See more about Anydataset here.
- Read and parse delimited text files (CSV, etc.)
- Read and parse fixed-width text files
- Support for remote files via HTTP/HTTPS
- Conditional field parsing based on field values
- Output formatting to CSV or fixed-width formats
- TextFileDataset - Work with delimited text files (CSV, etc.)

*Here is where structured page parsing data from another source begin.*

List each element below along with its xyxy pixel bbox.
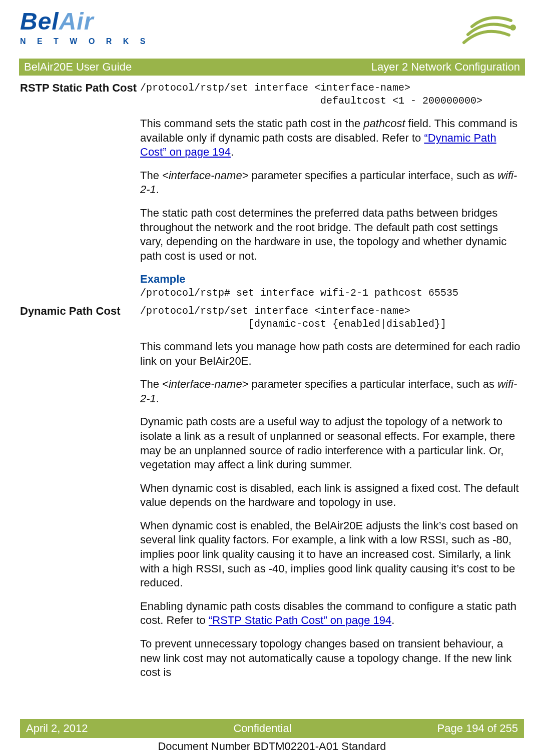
svg-point-0 [510, 25, 516, 31]
param-interface-name: <interface-name> [162, 378, 248, 390]
paragraph: This command sets the static path cost i… [140, 117, 524, 160]
command-syntax: /protocol/rstp/set interface <interface-… [140, 305, 524, 331]
footer-page: Page 194 of 255 [437, 722, 518, 735]
paragraph: Dynamic path costs are a useful way to a… [140, 415, 524, 472]
section-heading-rstp: RSTP Static Path Cost [20, 82, 140, 95]
document-number: Document Number BDTM02201-A01 Standard [0, 740, 544, 753]
term-pathcost: pathcost [363, 117, 405, 130]
section-heading-dynamic: Dynamic Path Cost [20, 305, 140, 318]
paragraph: Enabling dynamic path costs disables the… [140, 599, 524, 628]
paragraph: The static path cost determines the pref… [140, 206, 524, 263]
logo-text-bel: Bel [20, 8, 59, 35]
page-header: BelAir N E T W O R K S [20, 0, 524, 59]
logo-text-air: Air [59, 8, 94, 35]
command-syntax: /protocol/rstp/set interface <interface-… [140, 82, 524, 108]
footer-bar: April 2, 2012 Confidential Page 194 of 2… [20, 719, 524, 738]
footer-confidential: Confidential [233, 722, 291, 735]
paragraph: The <interface-name> parameter specifies… [140, 377, 524, 406]
logo-subtext: N E T W O R K S [20, 37, 150, 46]
link-rstp-static-path-cost[interactable]: “RSTP Static Path Cost” on page 194 [209, 614, 391, 626]
paragraph: To prevent unnecessary topology changes … [140, 637, 524, 680]
chapter-title: Layer 2 Network Configuration [371, 61, 520, 74]
guide-title: BelAir20E User Guide [24, 61, 132, 74]
param-interface-name: <interface-name> [162, 169, 248, 182]
paragraph: The <interface-name> parameter specifies… [140, 169, 524, 197]
paragraph: When dynamic cost is enabled, the BelAir… [140, 519, 524, 590]
footer-date: April 2, 2012 [26, 722, 88, 735]
decorative-waves-icon [454, 8, 524, 55]
example-heading: Example [140, 272, 524, 287]
example-command: /protocol/rstp# set interface wifi-2-1 p… [140, 287, 524, 300]
title-bar: BelAir20E User Guide Layer 2 Network Con… [19, 59, 525, 76]
brand-logo: BelAir N E T W O R K S [20, 8, 150, 46]
paragraph: This command lets you manage how path co… [140, 340, 524, 368]
paragraph: When dynamic cost is disabled, each link… [140, 481, 524, 510]
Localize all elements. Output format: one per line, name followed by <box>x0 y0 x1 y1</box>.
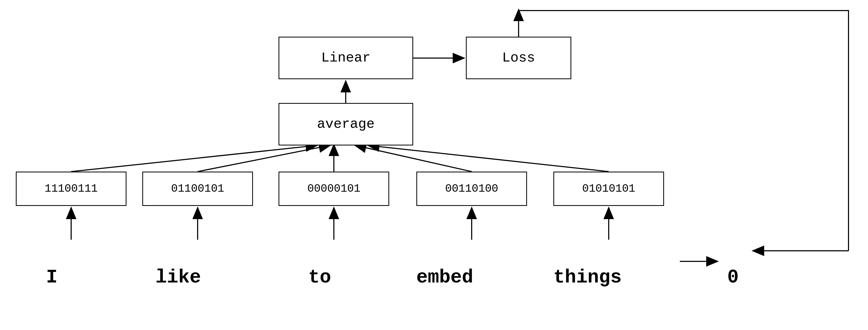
word1-label: I <box>46 267 57 288</box>
embed3-node: 00000101 <box>279 172 389 206</box>
word4-label: embed <box>416 267 473 288</box>
linear-node: Linear <box>279 37 413 79</box>
average-node: average <box>279 103 413 145</box>
embed1-node: 11100111 <box>16 172 126 206</box>
loss-node: Loss <box>466 37 571 79</box>
svg-line-7 <box>356 145 472 172</box>
svg-line-5 <box>198 145 330 172</box>
word5-label: things <box>553 267 622 288</box>
word3-label: to <box>308 267 331 288</box>
embed4-node: 00110100 <box>416 172 527 206</box>
embed5-node: 01010101 <box>553 172 664 206</box>
diagram-container: Linear Loss average 11100111 01100101 00… <box>0 0 868 330</box>
word2-label: like <box>155 267 201 288</box>
embed2-node: 01100101 <box>142 172 253 206</box>
svg-line-8 <box>369 145 609 172</box>
svg-line-4 <box>71 145 316 172</box>
target-label: 0 <box>727 267 739 288</box>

- FixedTextFileDataset - Work with fixed-width text files
- FixedTextDefinition - Define the structure of fixed-width text files
- Formatters - Output dataset content in specific formats
This type of files uses a delimiter to define each field. The most common format is CSV but you can use your own based on a regular expression. The class TextFileDataset has three constants with pre-defined formats:
- TextFileDataset::CSVFILE - A generic file definition. It accepts
|,,and;as delimiter. - TextFileDataset::CSVFILE_COMMA - The CSV file. It accepts only
,as delimiter. - TextFileDataset::CSVFILE_SEMICOLON - A CSV variation. It accepts only
;as delimiter.
example1.csv
Joao;Magalhaes
John;Doe
Jane;Smith
example1.php
<?php
$file = "example1.csv";
$dataset = \ByJG\AnyDataset\Text\TextFileDataset::getInstance($file)
->withFields(["name", "surname"])
->withFieldParser(\ByJG\AnyDataset\Text\TextFileDataset::CSVFILE);
$iterator = $dataset->getIterator();
foreach ($iterator as $row) {
echo $row->get('name'); // Print "Joao", "John", "Jane"
echo $row->get('surname'); // Print "Magalhaes", "Doe", "Smith"
}example2.csv
firstname;lastname
John;Doe
Jane;Smith
example2.php
<?php
$file = "example2.csv";
// If omit `withFields` will get the field names from first line of the file
$dataset = \ByJG\AnyDataset\Text\TextFileDataset::getInstance($file)
->withFieldParser(\ByJG\AnyDataset\Text\TextFileDataset::CSVFILE);
$iterator = $dataset->getIterator();
foreach ($iterator as $row) {
echo $row->get('firstname'); // Print "John", "Jane"
echo $row->get('lastname'); // Print "Doe", "Smith"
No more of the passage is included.